Simran Kaur is a fourth-year Economics major interested in studying and reducing greenhouse gas emissions. Her interest in the CNI fellowship grew from the unique opportunity for her to engage with greenhouse emissions reductions on a local scale. Her work focuses on carbon offsets, developing and implementing local carbon offset projects. Her main project aims to implement an anaerobic digestion mechanism at a local swine farm. The mechanism is designed to capture methane from animal waste and convert it into energy that will be used to power heat lamps on the farm.
This is Simran’s second year as a fellow and she is continuing work on projects that were interrupted by the pandemic. Once she figured out how to effectively adapt and continue her projects under the new circumstances, she became excited to further develop her work on the swine farm project. She is now working with a much larger team of engineering students who are helping to build the anaerobic digestion mechanism. Simran hopes to see the completion of this project before she graduates.
Risa Mori is a second-year undergraduate student studying Communication and Political Science. Before she became a CNI fellow, she had already started working on her project but was drawn to the fellowship because of the resources and mentorship it could provide her. She finds it extremely valuable to be able to connect with students across the UC system who are similarly passionate about environmental sustainability and food justice. Her project mission is to educate students and give them the tools to implement sustainability as a mindset and way of living. She is working on implementing a platform that allows all students to be exposed to sustainability education regardless of major, financial status, and other restricting factors. To achieve this goal, she is partnering with other students including AS Senators and leaders of campus environmental organizations to build support for including sustainability education in GauchoFYI. Her project started off as an idea for another program she is involved in, the Environmental Leadership Incubator (ELI). ELI is a nine-week program for which participants brainstorm and implement an environmental project. Risa feels extremely lucky to have received help from Professor Pulver and Professor Zollett during Fall quarter and is extremely appreciative of all her peers and mentors in this program.

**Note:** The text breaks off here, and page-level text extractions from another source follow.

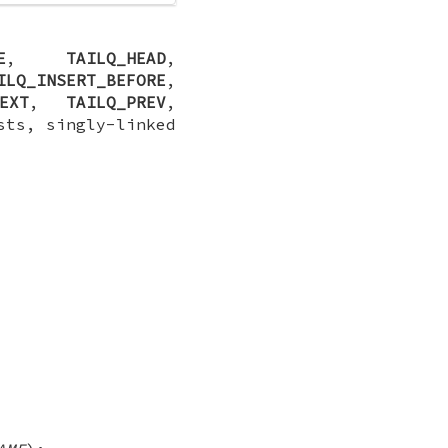
E
,
TAILQ_HEAD
,
ILQ_INSERT_BEFORE
,
EXT
,
TAILQ_PREV
,
sts, singly-linked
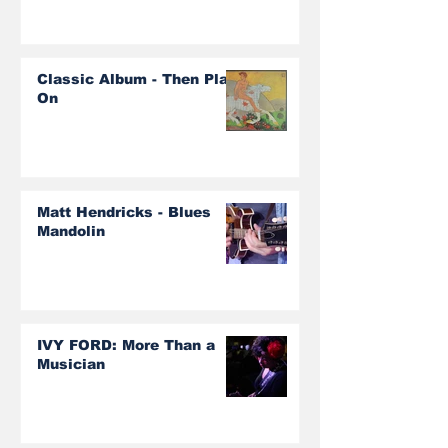
Classic Album - Then Play
On
Matt Hendricks - Blues
Mandolin
IVY FORD: More Than a
Musician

Chloe Ortiz is a third-year Environmental Studied and Communication double major. She was interested in participating in the UC-wide carbon neutrality initiative, because it is one of the first of its kind—something that every student, staff member, and faculty member should be proud of. That being said, Chloe saw that not many people knew about it and wanted to do everything she could to publicize it. As a CNI fellow, instead of working on one large project, she is focusing on developing numerous smaller projects that help inform and engage the UCSB student body and faculty in the initiative. Her work includes frequently publicizing the UCSB Cool Block chapter, planning virtual campus events such as movie screenings and discussion panels, engaging student organizations and building partnerships, working with EAB to organize an event for Earth Day, and holding a seminar at the end of the year to showcase CNI projects and fellows.
With the dedication and passion that the CNI fellows put into their work, our campus will only continue to become greener and reduce our carbon footprint. They are essential future leaders of sustainability and are doing amazing work to combat climate change.